Sandra Brown is just as popular a novelist as Michael Crichton or Tom Clancy, whose novels have been turned into multiple box office hits. But it's taken her until now to approve one of her novels for a movie adaptation, because, as she told The Hollywood Reporter, "Some excellent books have been made into excellent movies, but just as often the film renditions were bad." Fair enough. Her novel The Witness, about a Southern public defender, will be adapted as one of the first features from TwinStar Entertainment.
Currently teaching television a history lesson as the title character in HBO's miniseries John Adams, Paul Giamatti is joining the cast of Duplicity, as a corporate executive engaged in a game of one-upmanship with another exec (Tom Wilkinson, playing Benjamin Franklin in Adams). Variety writes that Billy Bob Thornton had also been considered for the role.

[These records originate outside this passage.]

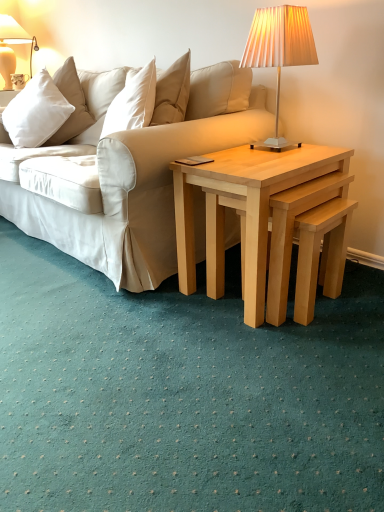 Locate an element on the screen. This screenshot has height=512, width=384. vacant area to the left of light wood/natural wood nesting tables at center is located at coordinates (147, 312). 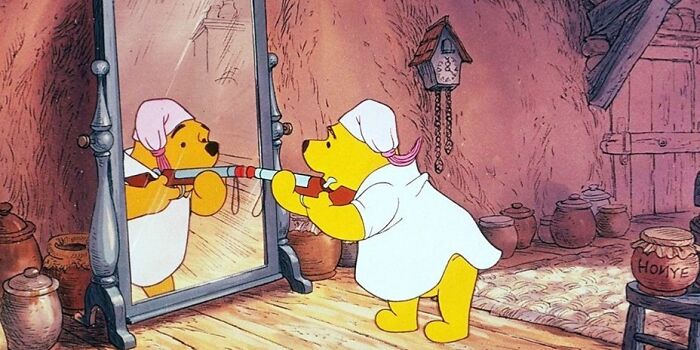 Where is `winnie the pooh's night cap`? The height and width of the screenshot is (350, 700). winnie the pooh's night cap is located at coordinates (157, 125), (385, 127). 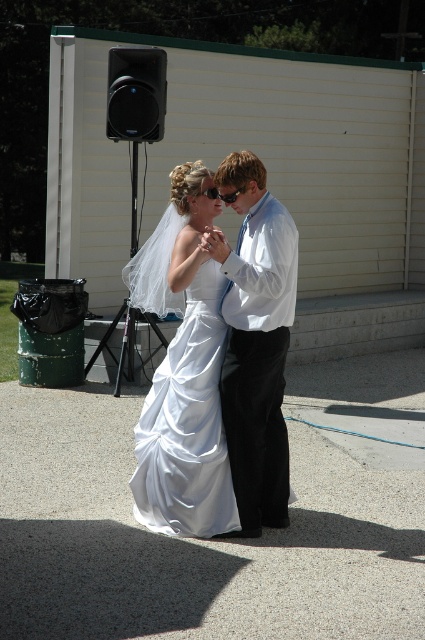 Between point (183, 467) and point (110, 100), which one is positioned in front?

Positioned in front is point (183, 467).

Is point (138, 420) closer to camera compared to point (138, 120)?

Yes, it is in front of point (138, 120).

Measure the distance between satin white dress at center and camera.

They are 19.03 feet apart.

Find the location of a particular element. This screenshot has width=425, height=640. satin white dress at center is located at coordinates (187, 424).

Identify the location of white satin shirt at center. The width and height of the screenshot is (425, 640). (255, 340).

Does point (257, 408) lie in front of point (186, 493)?

No, it is not.

Is point (272, 259) less distant than point (224, 442)?

Yes, point (272, 259) is closer to viewer.

The width and height of the screenshot is (425, 640). Identify the location of white satin shirt at center. (255, 340).

Who is positioned more to the right, white satin shirt at center or black plastic speaker at upper left?

From the viewer's perspective, white satin shirt at center appears more on the right side.

Between point (248, 157) and point (153, 58), which one is positioned behind?

Positioned behind is point (153, 58).

Locate an element on the screen. The image size is (425, 640). white satin shirt at center is located at coordinates (255, 340). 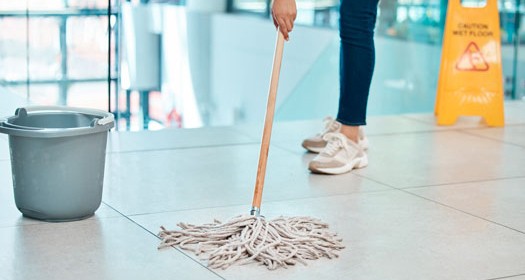 Identify the location of window panes. This screenshot has width=525, height=280. (73, 59), (33, 59), (10, 72), (46, 94), (84, 94), (81, 3), (51, 4), (16, 3). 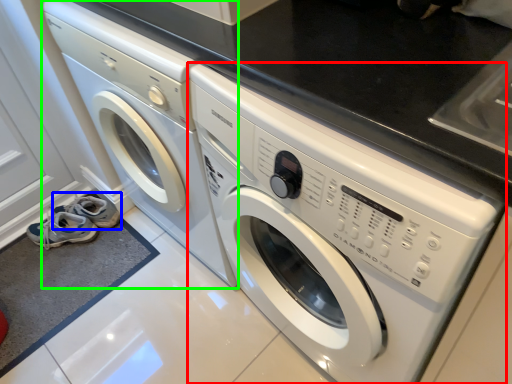 Question: Estimate the real-world distances between objects in this image. Which object is farther from washing machine (highlighted by a red box), shoe (highlighted by a blue box) or washing machine (highlighted by a green box)?

Choices:
 (A) shoe
 (B) washing machine

Answer: (A) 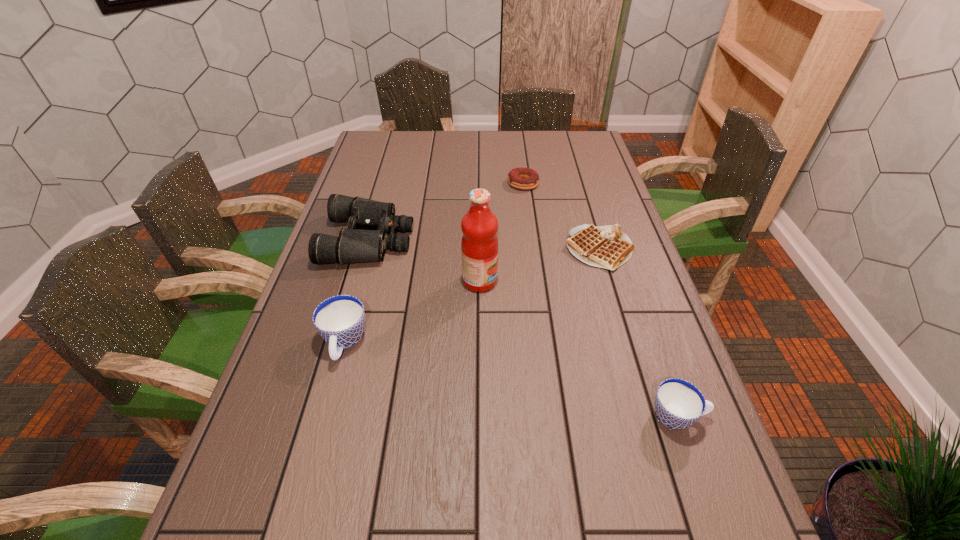 The width and height of the screenshot is (960, 540). I want to click on free space for an extra cup to achieve even spacing, so click(x=500, y=377).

And finally, this is yesterday's news but worth reporting: Toby Emmerich, the former production executive for New Line, will now lead the company as it exists under the Warner Bros. arm. The Reporter writes that Emmerich will be the president and COO of the studio. Since Guillermo del Toro is now going around saying New Line hasn't offered him a contract to direct The Hobbit, as has been widely speculated, Emmerich's first order of business really ought to be getting that project off the ground.